* [INPUT RECORDS]
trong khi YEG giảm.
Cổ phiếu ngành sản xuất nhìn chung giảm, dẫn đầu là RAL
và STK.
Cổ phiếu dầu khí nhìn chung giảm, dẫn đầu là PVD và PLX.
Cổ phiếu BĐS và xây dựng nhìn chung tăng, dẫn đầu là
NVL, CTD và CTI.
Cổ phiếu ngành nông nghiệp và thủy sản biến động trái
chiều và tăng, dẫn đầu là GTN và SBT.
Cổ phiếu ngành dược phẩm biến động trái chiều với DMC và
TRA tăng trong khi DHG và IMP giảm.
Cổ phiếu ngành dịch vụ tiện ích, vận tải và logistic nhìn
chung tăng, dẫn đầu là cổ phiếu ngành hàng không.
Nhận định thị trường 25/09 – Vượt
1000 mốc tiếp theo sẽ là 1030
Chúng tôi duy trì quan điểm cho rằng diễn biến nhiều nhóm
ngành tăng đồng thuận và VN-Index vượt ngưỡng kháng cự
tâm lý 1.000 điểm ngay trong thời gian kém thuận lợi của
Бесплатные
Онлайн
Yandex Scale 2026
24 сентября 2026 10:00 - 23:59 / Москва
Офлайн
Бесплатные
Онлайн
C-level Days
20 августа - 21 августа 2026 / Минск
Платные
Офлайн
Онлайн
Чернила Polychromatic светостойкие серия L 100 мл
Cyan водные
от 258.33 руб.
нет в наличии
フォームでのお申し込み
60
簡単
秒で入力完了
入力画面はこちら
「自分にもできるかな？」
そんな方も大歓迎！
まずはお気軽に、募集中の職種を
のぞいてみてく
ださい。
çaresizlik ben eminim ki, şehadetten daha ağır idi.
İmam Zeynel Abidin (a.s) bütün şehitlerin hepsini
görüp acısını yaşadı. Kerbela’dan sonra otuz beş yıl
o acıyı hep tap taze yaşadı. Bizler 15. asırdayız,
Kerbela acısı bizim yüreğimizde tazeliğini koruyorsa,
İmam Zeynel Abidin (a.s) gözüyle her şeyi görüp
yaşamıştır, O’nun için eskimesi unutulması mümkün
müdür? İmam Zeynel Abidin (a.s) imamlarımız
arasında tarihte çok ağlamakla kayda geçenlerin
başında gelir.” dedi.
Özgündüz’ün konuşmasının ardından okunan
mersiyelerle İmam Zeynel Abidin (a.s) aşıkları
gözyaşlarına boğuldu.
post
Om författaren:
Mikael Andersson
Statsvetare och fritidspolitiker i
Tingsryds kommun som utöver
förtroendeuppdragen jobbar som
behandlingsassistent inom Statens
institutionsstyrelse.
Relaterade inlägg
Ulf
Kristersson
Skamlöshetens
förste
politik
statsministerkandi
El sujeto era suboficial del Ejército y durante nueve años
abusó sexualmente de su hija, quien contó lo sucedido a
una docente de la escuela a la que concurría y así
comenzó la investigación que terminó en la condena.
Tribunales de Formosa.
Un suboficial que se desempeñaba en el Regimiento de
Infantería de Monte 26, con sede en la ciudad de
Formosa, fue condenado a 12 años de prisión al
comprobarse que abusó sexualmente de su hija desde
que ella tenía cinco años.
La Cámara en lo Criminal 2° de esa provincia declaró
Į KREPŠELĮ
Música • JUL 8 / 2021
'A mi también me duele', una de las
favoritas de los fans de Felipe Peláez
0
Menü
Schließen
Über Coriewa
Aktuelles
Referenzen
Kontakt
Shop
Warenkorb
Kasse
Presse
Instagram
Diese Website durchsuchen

* [TASK TO COMPLETE] The answer should be an exact copy of the lines from the first line of the data through the line with "1000 mốc tiếp theo sẽ là 1030" and should contain nothing else.

* [ANSWER SPACE]
trong khi YEG giảm.
Cổ phiếu ngành sản xuất nhìn chung giảm, dẫn đầu là RAL
và STK.
Cổ phiếu dầu khí nhìn chung giảm, dẫn đầu là PVD và PLX.
Cổ phiếu BĐS và xây dựng nhìn chung tăng, dẫn đầu là
NVL, CTD và CTI.
Cổ phiếu ngành nông nghiệp và thủy sản biến động trái
chiều và tăng, dẫn đầu là GTN và SBT.
Cổ phiếu ngành dược phẩm biến động trái chiều với DMC và
TRA tăng trong khi DHG và IMP giảm.
Cổ phiếu ngành dịch vụ tiện ích, vận tải và logistic nhìn
chung tăng, dẫn đầu là cổ phiếu ngành hàng không.
Nhận định thị trường 25/09 – Vượt
1000 mốc tiếp theo sẽ là 1030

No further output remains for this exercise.